Note: To protect the privacy of our members, e-mail addresses have been removed from the archived messages. As a result, some links may be broken.

Find Lesson Plans on getty.edu! GettyGames

raising hands

---------

From: Ellen Silverman (mcguffsilver_at_TeacherArtExchange)
Date: Sun Feb 23 2003 - 11:09:39 PST


My students have found that you definitely do not have to raise your
hand in my class to be choose to give the answer. The questions I ask
are usually open ended so I feel no qualms to insist after I choose
someone that they most answer. I have many shy, quiet students in my
bilinquel classes, that have run into my steamroller technique. They
plead, that they can not speak English, I tell them that is OK tell the
person next to you, in Spanish and they will tell me what you said,
because I really need to know what you think about this.
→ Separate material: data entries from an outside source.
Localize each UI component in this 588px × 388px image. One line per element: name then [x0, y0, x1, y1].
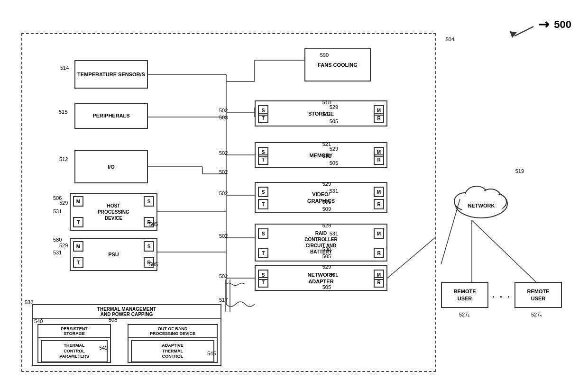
label-531-raid: 531 [330, 231, 338, 236]
svg-line-32 [472, 220, 536, 282]
label-508: 508 [109, 317, 117, 323]
netadapter-t: T [258, 277, 268, 288]
label-505-net: 505 [322, 284, 331, 290]
label-529-psu: 529 [59, 243, 68, 248]
label-529-vid: 529 [322, 181, 331, 187]
label-504: 504 [446, 36, 454, 42]
remote-user-n-box: REMOTEUSER [514, 282, 562, 308]
out-of-band-title: OUT OF BANDPROCESSING DEVICE [129, 325, 217, 338]
label-514: 514 [60, 65, 69, 71]
label-530: 530 [322, 246, 331, 252]
raid-r: R [374, 248, 384, 258]
thermal-mgmt-box: THERMAL MANAGEMENTAND POWER CAPPING PERS… [32, 304, 221, 366]
svg-marker-37 [510, 31, 517, 38]
label-529-host: 529 [59, 200, 68, 206]
memory-t: T [258, 154, 268, 165]
label-515: 515 [59, 109, 67, 115]
psu-s-box: S [144, 241, 154, 252]
label-502-storage: 502 [219, 108, 228, 113]
peripherals-box: PERIPHERALS [74, 103, 148, 129]
storage-t: T [258, 113, 268, 123]
svg-line-36 [514, 27, 533, 36]
thermal-control-params-box: THERMALCONTROLPARAMETERS [41, 340, 108, 362]
label-502-memory: 502 [219, 150, 228, 156]
fans-cooling-box: FANS COOLING [304, 48, 371, 81]
netadapter-r: R [374, 277, 384, 288]
label-517: 517 [219, 297, 228, 303]
psu-t-box: T [73, 257, 83, 268]
label-512: 512 [59, 156, 68, 162]
out-of-band-box: OUT OF BANDPROCESSING DEVICE ADAPTIVETHE… [128, 324, 218, 363]
label-503: 503 [219, 115, 228, 120]
label-505-psu: 505 [149, 262, 158, 267]
figure-number: 500 [554, 18, 571, 31]
remote-user-1-box: REMOTEUSER [441, 282, 488, 308]
label-527-1: 527₁ [459, 312, 469, 318]
diagram-container: ↗ 500 504 [14, 14, 574, 374]
label-529-stor: 529 [330, 104, 338, 110]
video-m: M [374, 187, 384, 197]
label-590: 590 [320, 52, 329, 58]
fig500-arrow-svg [507, 23, 545, 39]
label-502-video: 502 [219, 190, 228, 196]
io-box: I/O [74, 150, 148, 183]
storage-outer: S M T R STORAGE [255, 100, 387, 126]
label-545: 545 [207, 351, 216, 356]
label-529-mem: 529 [330, 146, 338, 152]
host-m-box: M [73, 196, 83, 207]
label-540: 540 [34, 318, 43, 324]
raid-outer: S M T R RAIDCONTROLLERCIRCUIT ANDBATTERY [255, 224, 387, 262]
label-580: 580 [53, 237, 62, 243]
label-531-host: 531 [53, 208, 62, 214]
label-502-raid: 502 [219, 233, 228, 239]
storage-r: R [374, 113, 384, 123]
label-502-io: 502 [219, 169, 228, 175]
network-cloud-area: NETWORK 519 [450, 175, 512, 225]
psu-label: PSU [108, 252, 119, 257]
label-509: 509 [322, 206, 331, 212]
system-boundary: 504 [21, 33, 436, 372]
video-s: S [258, 187, 268, 197]
label-505-vid: 505 [322, 199, 331, 205]
host-processing-outer: M S T R HOSTPROCESSINGDEVICE [70, 193, 157, 231]
video-outer: S M T R VIDEO/GRAPHICS [255, 182, 387, 213]
label-529-net: 529 [322, 264, 331, 270]
host-processing-label: HOSTPROCESSINGDEVICE [98, 203, 129, 221]
fig500-label [507, 23, 545, 41]
label-531-psu: 531 [53, 250, 62, 255]
dots-between-users: . . . [492, 290, 511, 300]
temperature-sensor-box: TEMPERATURE SENSOR/S [74, 60, 148, 89]
label-529-raid: 529 [322, 223, 331, 228]
label-505-mem: 505 [330, 160, 338, 166]
label-505-raid: 505 [322, 253, 331, 259]
persistent-storage-box: PERSISTENTSTORAGE THERMALCONTROLPARAMETE… [37, 324, 111, 363]
label-542: 542 [99, 345, 108, 351]
label-505-host: 505 [149, 221, 158, 227]
label-502-net: 502 [219, 273, 228, 279]
memory-outer: S M T R MEMORY [255, 142, 387, 168]
label-531-net: 531 [330, 272, 338, 278]
label-527-n: 527ₙ [531, 312, 542, 318]
psu-outer: M S T R PSU [70, 238, 157, 271]
label-531-stor: 531 [322, 111, 331, 117]
label-531-vid: 531 [330, 188, 338, 194]
network-adapter-outer: S M T R NETWORKADAPTER [255, 265, 387, 291]
svg-line-18 [387, 238, 435, 278]
raid-s: S [258, 228, 268, 239]
memory-r: R [374, 154, 384, 165]
raid-t: T [258, 248, 268, 258]
host-s-box: S [144, 196, 154, 207]
host-t-box: T [73, 217, 83, 227]
psu-m-box: M [73, 241, 83, 252]
label-532: 532 [25, 299, 33, 305]
raid-m: M [374, 228, 384, 239]
network-cloud-svg: NETWORK [450, 175, 512, 223]
adaptive-thermal-box: ADAPTIVETHERMALCONTROL [131, 340, 214, 362]
label-505-stor: 505 [330, 118, 338, 124]
video-r: R [374, 199, 384, 209]
video-t: T [258, 199, 268, 209]
label-519: 519 [515, 168, 524, 174]
persistent-storage-title: PERSISTENTSTORAGE [38, 325, 110, 338]
thermal-mgmt-title: THERMAL MANAGEMENTAND POWER CAPPING [33, 305, 220, 319]
svg-text:NETWORK: NETWORK [468, 203, 495, 208]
In the
beginning of the year, the class would come to a stand still for about 5
minutes with my poor victim squirming to get out of the spot light. Now
they are use to it, and my shy ones have so many interesting thoughts
that they have shared in my art room.

Now on questions about proceedures, where I have had a chatty class,
that was not paying attention. I sometimes pick the most disruptive
students and ask them to be my teacher assistance at their table and
help the others know what to do. I demostrate the step once more to
them and see who is my best assistant. Naturally there are times when
nothing seems to work and times when the most surprising things do.